Mientras que Cortázar, con agradecimiento y lucidez, señala: «El surrealismo fue mi camino de Damasco, me arrancó de la sensiblería posromántica de la Argentina de los años treinta, me enseñó a atacar la palabra, a batallar amorosa y críticamente con ella, a fiarme de lo absurdo y a rechazar la sensatez sistemática (…) Después vi anquilosarse poco a poco el surrealismo, convertirse en escuela, casi en iglesia con André Breton como papa. Yo, por muchas razones, no calzo con las iglesias. Pero el verdadero surrealismo es indestructible, es una actitud, un modo de conocer que se da diariamente de mil maneras que, por suerte, no son forzosamente literarias» (páginas 79 y 80).

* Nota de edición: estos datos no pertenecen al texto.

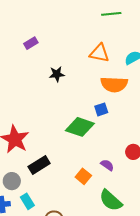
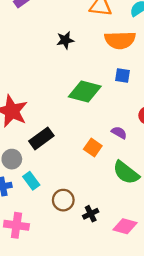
black star: (57, 74) -> (65, 40), moved
blue square: (101, 109) -> (122, 76), moved, turned 32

Cuando se le pregunta a Álvaro Mutis por la importancia que tuvo el descubrimiento del surrealismo en su juventud, él responde con pleno convencimiento: «Te voy a decir primero que ese descubrimiento fue definitivo para mi futuro literario, para todo mi trabajo poético. En la revista de la Universidad de Antioquia, una revista muy local, aparecieron algunas traducciones de textos surrealistas. Recuerdo muy bien de quiénes, te puedo decir exactamente qué cosas: una parte de Poisson solubre, de Breton, poesía surrealista belga, un poema de René Char, y La unión libre, del mismo Breton (…) Para mí, esos textos fueron un absoluto descubrimiento y me indicaron la vía por la cual había que escribir poesía» (pág. 156).

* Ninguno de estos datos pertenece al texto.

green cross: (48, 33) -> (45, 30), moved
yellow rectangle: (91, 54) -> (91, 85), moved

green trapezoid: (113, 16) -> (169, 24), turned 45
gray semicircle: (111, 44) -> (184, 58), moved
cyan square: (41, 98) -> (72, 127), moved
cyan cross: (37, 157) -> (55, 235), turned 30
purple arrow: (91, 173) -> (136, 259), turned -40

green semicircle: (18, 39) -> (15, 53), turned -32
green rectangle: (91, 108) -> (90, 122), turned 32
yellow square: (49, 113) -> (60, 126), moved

Por su parte, el novelista, ensayista y físico argentino Ernesto Sábato (Premio Cervantes 1984) explica lo necesario que fueron para él sus primeros acercamientos surrealistas: «No encontré al surrealismo por casualidad. No creo que haya casualidades en lo que se refiere al espíritu del hombre: hay proyectos, finalidades, olfatos. Uno, finalmente, busca a los hombres de la raza de uno. Yo encontré al surrealismo porque lo necesitaba. Yo venía de la ciencia pura, esta había sido una experiencia vital (…) El arte es coexistente con el pensamiento científico. Y punto. No se puede decir más, ni reducir una cosa a la otra. El hombre tiene una parte diurna y otra nocturna. Y es ahí donde entronco al surrealismo, creo» (páginas 229 y 230).

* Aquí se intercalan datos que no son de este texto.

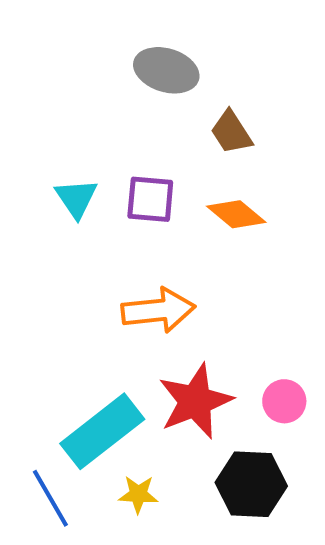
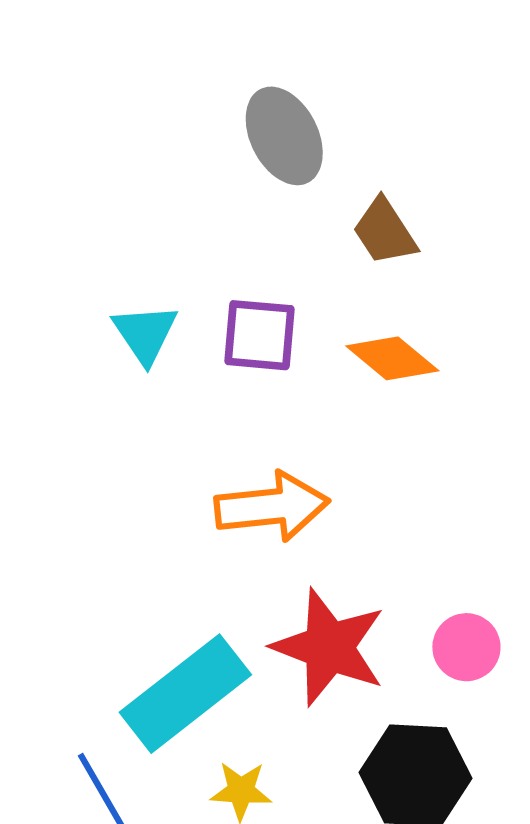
gray ellipse: (166, 70) -> (284, 136), turned 46
red star: (195, 401) -> (329, 647), turned -30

En conclusión, Peregrinos de la lengua. Confesiones de los grandes autores latinoamericanos es un libro inagotable, del que se pueden destacar muchas cosas más (tanto observaciones literarias como sociales y políticas), es una fuente insoslayable de consulta para cualquier amante de la literatura o para todo futuro escritor. Hay muchos conceptos teóricos valiosos, reflexiones (hasta de tipo filosófico) e historias de escritores que podemos encontrar en estas páginas. Es justo reconocer que Barnechea, como entrevistador, ha estado a la altura de tan excepcionales escritores de nuestro idioma. Solamente hay un vacío evidente: falta una entrevista con el Nobel colombiano Gabriel García Márquez en este libro. Con él, la pléyade hubiera estado un poco más completa. Sin él, igualmente el libro es muy disfrutable como lector y absolutamente recomendable para todo aquel que quiera acercarse a los mejores exponentes de la literatura latinoamericana de la segunda mitad del siglo XX.